My classmates who were skeptical of patriotism thought of themselves as being on the Left. I could have easily found other, more conservative, people in Kansas who considered themselves American patriots. But the assumption that leftist politics is incompatible with patriotism is wrong. It does not hold, for example, in Latin America. In the 1970s, Paraguayan leftist activists committed themselves to “revolutionary nationalism” in tandem with “proletarian internationalism.” Under Castro’s reign, “Cuba Libre!” was often shouted together with “Viva Cuba!” For better or worse, political leaders of every stripe have draped themselves in the flag. Even in my youth, I believed there was something of value in this.
My Father Left Me Ireland is a book that goes into the depths of that “something.” It is a memoir-cum-polemic written in the form of a son’s letters to his once-absent father. Michael Brendan Dougherty was born in the United States to an Irishman and an Irish-American mother, but his parents never married. While his father returned to Dublin, Michael’s mother raised her son alone in New Jersey. “Who were you, anyway?” Dougherty asks his father. “You were the man who showed up every few years. The man who wrote me letters about the latest developments in his household, the home in which I played no role.”
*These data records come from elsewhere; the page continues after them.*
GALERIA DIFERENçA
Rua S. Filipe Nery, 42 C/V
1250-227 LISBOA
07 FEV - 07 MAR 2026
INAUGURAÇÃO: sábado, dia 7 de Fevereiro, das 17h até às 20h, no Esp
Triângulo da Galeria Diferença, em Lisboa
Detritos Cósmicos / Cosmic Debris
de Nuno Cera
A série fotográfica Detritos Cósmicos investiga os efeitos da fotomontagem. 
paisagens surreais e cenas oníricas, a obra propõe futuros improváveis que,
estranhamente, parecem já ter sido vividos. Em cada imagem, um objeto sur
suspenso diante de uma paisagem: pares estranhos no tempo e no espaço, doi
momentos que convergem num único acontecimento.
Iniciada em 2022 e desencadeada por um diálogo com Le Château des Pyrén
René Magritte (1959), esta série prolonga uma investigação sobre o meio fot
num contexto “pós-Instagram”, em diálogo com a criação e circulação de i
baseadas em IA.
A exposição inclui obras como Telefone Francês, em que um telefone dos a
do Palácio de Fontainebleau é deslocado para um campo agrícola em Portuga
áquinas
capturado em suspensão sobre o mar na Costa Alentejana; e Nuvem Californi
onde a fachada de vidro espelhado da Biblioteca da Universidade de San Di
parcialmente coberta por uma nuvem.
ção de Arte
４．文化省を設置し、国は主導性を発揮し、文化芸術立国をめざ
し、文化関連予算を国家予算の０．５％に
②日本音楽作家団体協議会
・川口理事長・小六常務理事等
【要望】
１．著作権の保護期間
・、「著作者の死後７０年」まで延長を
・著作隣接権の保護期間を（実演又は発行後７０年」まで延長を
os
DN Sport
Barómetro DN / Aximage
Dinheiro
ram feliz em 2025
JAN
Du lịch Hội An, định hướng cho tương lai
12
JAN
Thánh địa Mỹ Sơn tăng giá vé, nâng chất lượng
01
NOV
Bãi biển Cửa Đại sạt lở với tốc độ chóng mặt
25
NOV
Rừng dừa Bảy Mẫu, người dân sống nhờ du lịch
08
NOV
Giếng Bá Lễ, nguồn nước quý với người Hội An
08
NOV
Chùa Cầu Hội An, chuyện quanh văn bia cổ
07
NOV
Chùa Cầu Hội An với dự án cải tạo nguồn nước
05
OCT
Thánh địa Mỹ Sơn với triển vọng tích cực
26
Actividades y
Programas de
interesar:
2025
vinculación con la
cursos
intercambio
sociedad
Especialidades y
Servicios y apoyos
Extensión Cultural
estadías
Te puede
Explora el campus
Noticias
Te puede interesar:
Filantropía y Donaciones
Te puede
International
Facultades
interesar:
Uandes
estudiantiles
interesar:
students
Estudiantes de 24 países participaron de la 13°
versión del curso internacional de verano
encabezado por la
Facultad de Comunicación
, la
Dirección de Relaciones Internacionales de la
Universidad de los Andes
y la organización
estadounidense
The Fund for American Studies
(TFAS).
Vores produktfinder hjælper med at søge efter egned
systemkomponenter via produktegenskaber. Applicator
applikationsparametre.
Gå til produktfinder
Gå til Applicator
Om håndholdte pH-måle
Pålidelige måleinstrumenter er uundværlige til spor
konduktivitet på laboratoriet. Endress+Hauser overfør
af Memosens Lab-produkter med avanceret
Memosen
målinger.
Dougherty’s mother had a rougher go of it than his father. Her choice to keep and raise the young Michael garnered the type of superficial respect that is doled out by members of the bien pensant upper-middle class to suffering mothers. But that respect, Dougherty argues, comes with little in the way of material solidarity from either neighbors or employers. Illness eventually forced Dougherty’s mother to leave a good job at IBM, and she lived the rest of her life in dependent precarity. Dougherty got a good education in Catholic schools, but it came at a human cost that was paid by his mother. In a dark moment after his mother’s early death, he thinks: “I still had this guilty feeling that somehow my existence ruined her life.”
How to grow up under such conditions? How to find one’s self and one’s calling? This book covers a lot of subjects: fatherhood and its absence; motherhood, unnoticed and undervalued; consumerism; the Catholic faith; poetry and politics; authenticity; revolution; the meaning of sacrifice. But there is a thread running through these beads, and it is the author’s spiritual development, which culminates in the discovery of his own vocation as a father. This development can only happen, Dougherty argues, within the context of a nation.